What you have to do ▸ When you restate the data, keep every word as it is and drop the images.

Task input ▸
----------

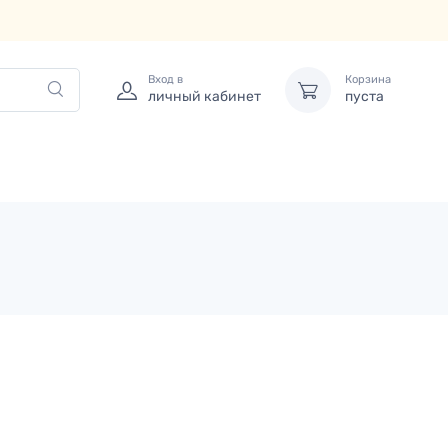
Вход в
Корзина
личный кабинет
пуста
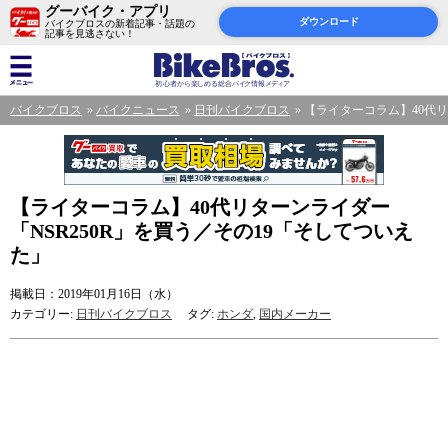
グーバイク・アプリ
ダウンロード
バイクブロスの新着記事・話題の
記事を見逃さない！
バイクブロス
バイクニュース
日刊バイクブロス
【ライターコラム】40代リ
【ライターコラム】40代リターンライダー
「NSR250R」を買う／その19「そしてついえ
た」
掲載日：2019年01月16日（水）
カテゴリー:
日刊バイクブロス
タグ:
ホンダ
,
国内メーカー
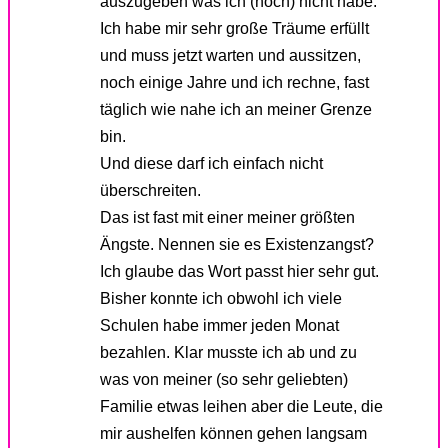
auszugeben was ich (noch) nicht habe.
Ich habe mir sehr große Träume erfüllt
und muss jetzt warten und aussitzen,
noch einige Jahre und ich rechne, fast
täglich wie nahe ich an meiner Grenze
bin.
Und diese darf ich einfach nicht
überschreiten.
Das ist fast mit einer meiner größten
Ängste. Nennen sie es Existenzangst?
Ich glaube das Wort passt hier sehr gut.
Bisher konnte ich obwohl ich viele
Schulen habe immer jeden Monat
bezahlen. Klar musste ich ab und zu
was von meiner (so sehr geliebten)
Familie etwas leihen aber die Leute, die
mir aushelfen können gehen langsam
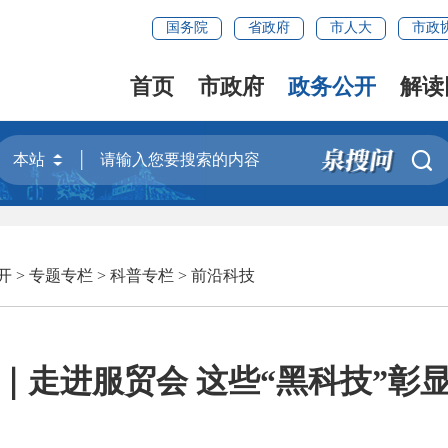
国务院
省政府
市人大
市政
首页
市政府
政务公开
解读

开
>
专题专栏
>
科普专栏
>
前沿科技
｜走进服贸会 这些“黑科技”彰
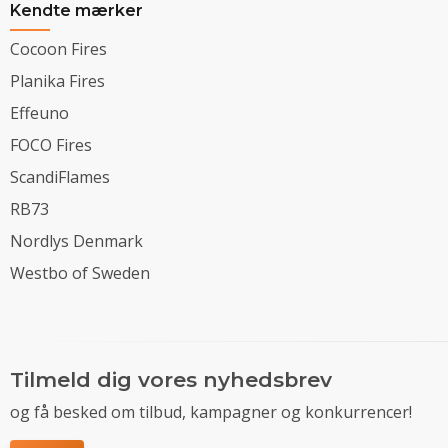
Kendte mærker
Cocoon Fires
Planika Fires
Effeuno
FOCO Fires
ScandiFlames
RB73
Nordlys Denmark
Westbo of Sweden
Tilmeld dig vores nyhedsbrev
og få besked om tilbud, kampagner og konkurrencer!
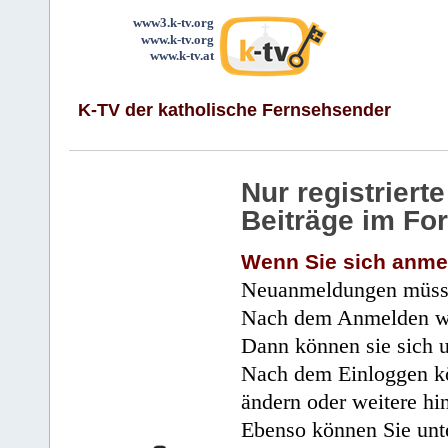
www3.k-tv.org
www.k-tv.org
www.k-tv.at
K-TV der katholische Fernsehsender
Nur registrier
Beiträge im Fo
Wenn Sie sich anme
Neuanmeldungen müsse
Nach dem Anmelden wir
Dann können sie sich 
Nach dem Einloggen kö
ändern oder weitere hi
Ebenso können Sie unte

----------

Response to the exercise ▸
Вход в
Корзина
личный кабинет
пуста
グーバイク・アプリ
ダウンロード
バイクブロスの新着記事・話題の
記事を見逃さない！
バイクブロス
バイクニュース
日刊バイクブロス
【ライターコラム】40代リ
【ライターコラム】40代リターンライダー
「NSR250R」を買う／その19「そしてついえ
た」
掲載日：2019年01月16日（水）
カテゴリー:
日刊バイクブロス
タグ:
ホンダ
,
国内メーカー
auszugeben was ich (noch) nicht habe.
Ich habe mir sehr große Träume erfüllt
und muss jetzt warten und aussitzen,
noch einige Jahre und ich rechne, fast
täglich wie nahe ich an meiner Grenze
bin.
Und diese darf ich einfach nicht
überschreiten.
Das ist fast mit einer meiner größten
Ängste. Nennen sie es Existenzangst?
Ich glaube das Wort passt hier sehr gut.
Bisher konnte ich obwohl ich viele
Schulen habe immer jeden Monat
bezahlen. Klar musste ich ab und zu
was von meiner (so sehr geliebten)
Familie etwas leihen aber die Leute, die
mir aushelfen können gehen langsam
国务院
省政府
市人大
市政
首页
市政府
政务公开
解读

开
>
专题专栏
>
科普专栏
>
前沿科技
｜走进服贸会 这些“黑科技”彰
Kendte mærker
Cocoon Fires
Planika Fires
Effeuno
FOCO Fires
ScandiFlames
RB73
Nordlys Denmark
Westbo of Sweden
Tilmeld dig vores nyhedsbrev
og få besked om tilbud, kampagner og konkurrencer!
www3.k-tv.org
www.k-tv.org
www.k-tv.at
K-TV der katholische Fernsehsender
Nur registrier
Beiträge im Fo
Wenn Sie sich anme
Neuanmeldungen müsse
Nach dem Anmelden wir
Dann können sie sich 
Nach dem Einloggen kö
ändern oder weitere hi
Ebenso können Sie unte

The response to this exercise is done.